Bush, others call for cloning ban as House subcommittee holds hearing
By Tom Strode
WASHINGTON (BP)--The White House, members of Congress and the scientist
who cloned the first mammal expressed opposition to human cloning
as a House of Representatives panel held a hearing on the controversial
A subcommittee of the House Energy and Commerce Committee heard testimony
March 28 from both advocates and opponents of human cloning. While
some members of the Subcommittee on Oversight and Investigations
were prepared to back a ban on such research, according to reports,
others outside the hearing room also spoke out.
President Bush opposes human cloning "on moral grounds" and
believes "no research to create a human being should take place
in the United States," White House Press Secretary Ari Fleischer
said the day of the hearing.
Bush supports President Clinton's order barring federal funds for
human cloning and will work with Congress on a legislative ban on
human cloning, regardless of the source of funding, Fleischer said.

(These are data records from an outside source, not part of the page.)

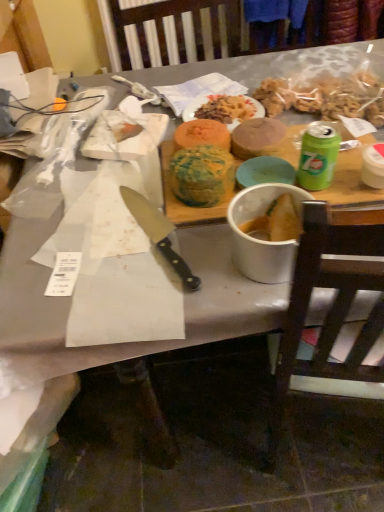 The height and width of the screenshot is (512, 384). Describe the element at coordinates (202, 134) in the screenshot. I see `multicolored cake at center, placed as the second food when sorted from left to right` at that location.

Find the location of `smooth brown cake at center, the 1th food when ordered from right to left`. smooth brown cake at center, the 1th food when ordered from right to left is located at coordinates (257, 138).

The width and height of the screenshot is (384, 512). I want to click on multicolored cake at center, the 2th food in the right-to-left sequence, so click(x=202, y=134).

Between brown wooden chair at right and green and yellow cake at center, placed as the 1th food when sorted from left to right, which one appears on the left side from the viewer's perspective?

green and yellow cake at center, placed as the 1th food when sorted from left to right.

From the image's perspective, is brown wooden chair at right located above or below green and yellow cake at center, the third food viewed from the right?

brown wooden chair at right is below green and yellow cake at center, the third food viewed from the right.

How different are the orientations of brown wooden chair at right and green and yellow cake at center, the third food viewed from the right, in degrees?

The angular difference between brown wooden chair at right and green and yellow cake at center, the third food viewed from the right, is 167 degrees.

Is brown wooden chair at right facing towards green and yellow cake at center, the third food viewed from the right?

No, brown wooden chair at right is not aimed at green and yellow cake at center, the third food viewed from the right.

Find the location of `knife that appears on the left of smooth brown cake at center, the 3th food when ordered from left to right`. knife that appears on the left of smooth brown cake at center, the 3th food when ordered from left to right is located at coordinates (159, 234).

Can you confirm if smooth brown cake at center, the 1th food when ordered from right to left, is wider than black plastic knife at center?

No.

How much distance is there between smooth brown cake at center, the 3th food when ordered from left to right, and black plastic knife at center?

26.88 centimeters.

Does smooth brown cake at center, the 3th food when ordered from left to right, have a smaller size compared to black plastic knife at center?

No.

What's the angular difference between black plastic knife at center and smooth brown cake at center, the 3th food when ordered from left to right,'s facing directions?

black plastic knife at center and smooth brown cake at center, the 3th food when ordered from left to right, are facing 21.4 degrees away from each other.

How far apart are black plastic knife at center and smooth brown cake at center, the 1th food when ordered from right to left?

black plastic knife at center is 10.58 inches away from smooth brown cake at center, the 1th food when ordered from right to left.

Does point (188, 285) come behind point (278, 136)?

No, (188, 285) is in front of (278, 136).

Considering the relative sizes of black plastic knife at center and smooth brown cake at center, the 1th food when ordered from right to left, in the image provided, is black plastic knife at center bigger than smooth brown cake at center, the 1th food when ordered from right to left,?

No, black plastic knife at center is not bigger than smooth brown cake at center, the 1th food when ordered from right to left.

Ian Wilmut, the Scottish researcher whose team cloned the sheep Dolly
in 1997, denounced plans to clone a human being, according to The
Guardian, a British newspaper. In an article released the same day
as the hearing in the journal Science, Wilmut and coauthor Rudolf
Jaenisch, a Massachusetts Institute of Technology biologist, said
the cloning method was deeply flawed, resulting in large numbers
of miscarriages and abnormalities among animals, The Guardian reported.
"There is no reason to believe that the outcomes of attempted
human cloning will be any different," they wrote.

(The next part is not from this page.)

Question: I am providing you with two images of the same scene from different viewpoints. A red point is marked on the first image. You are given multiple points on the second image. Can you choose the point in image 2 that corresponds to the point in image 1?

Wilmut told The Guardian, "Attempting to clone a human would
be extremely cruel for the woman and children involved, and there
could be a backlash against valuable research into cloning to create
cells for therapeutic purposes."
Meanwhile, on Capitol Hill, Rep. J.C. Watts of Oklahoma, chairman
of the House Republican Conference, issued a terse statement, saying, "Dolly
the sheep will learn to fly before the U.S. House of Representatives
condones human cloning."
The subcommittee heard from cloning advocates, including some who
hope to clone human beings.
Brigitte Boisselier, science director of the Raelian religious sect,
said her group has begun cloning research at a secret site in the
United States, according to The Washington Post. She refused to say
whether the group would obey a government directive warning it not
to clone a human being without Food and Drug Administration approval,
The Post reported.
Raelians believe human beings are clones of alien beings.
Panos Zavos, a former University of Kentucky professor, told the
subcommittee he and others hope to clone a human being within two
years outside the United States, according to The Post.

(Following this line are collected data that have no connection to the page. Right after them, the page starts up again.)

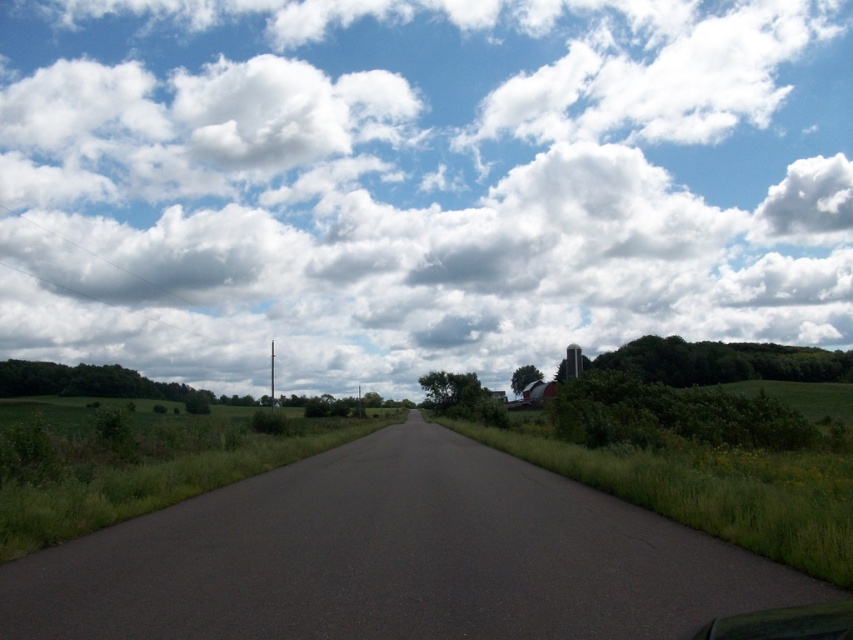 Question: Can you confirm if dark asphalt road at center is wider than green grass at left?

Choices:
 (A) no
 (B) yes

Answer: (A)

Question: Is dark asphalt road at center to the right of green grass at left from the viewer's perspective?

Choices:
 (A) no
 (B) yes

Answer: (B)

Question: Which of the following is the farthest from the observer?

Choices:
 (A) (763, 637)
 (B) (297, 56)
 (C) (140, 467)

Answer: (B)

Question: Which object appears farthest from the camera in this image?

Choices:
 (A) green matte car at lower right
 (B) white fluffy cloud at upper center
 (C) green grass at left

Answer: (B)

Question: Which of the following is the closest to the observer?

Choices:
 (A) (225, 588)
 (B) (796, 72)
 (C) (35, 476)

Answer: (A)

Question: Is the position of white fluffy cloud at upper center less distant than that of green grass at left?

Choices:
 (A) no
 (B) yes

Answer: (A) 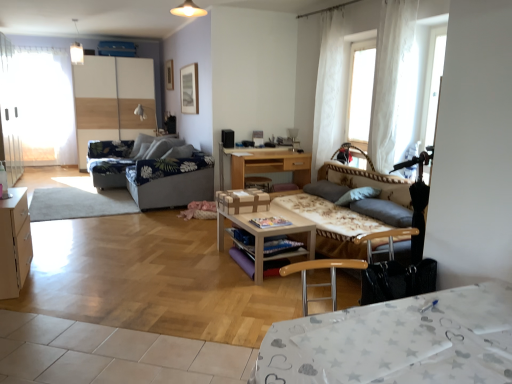 Locate an element on the screen. This screenshot has height=384, width=512. unoccupied space behind light wood cabinet at left is located at coordinates (57, 258).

Other witnesses and some panel members expressed opposition to human
cloning, although some couched their opposition in terms of "human
reproductive cloning," apparently making
it unclear whether they were against the cloning of human embryos
for research purposes.
Ben Mitchell, a biomedical consultant for the Southern Baptist Ethics & Religious
Liberty Commission, submitted written testimony calling for an immediate
ban on human cloning, including of embryos.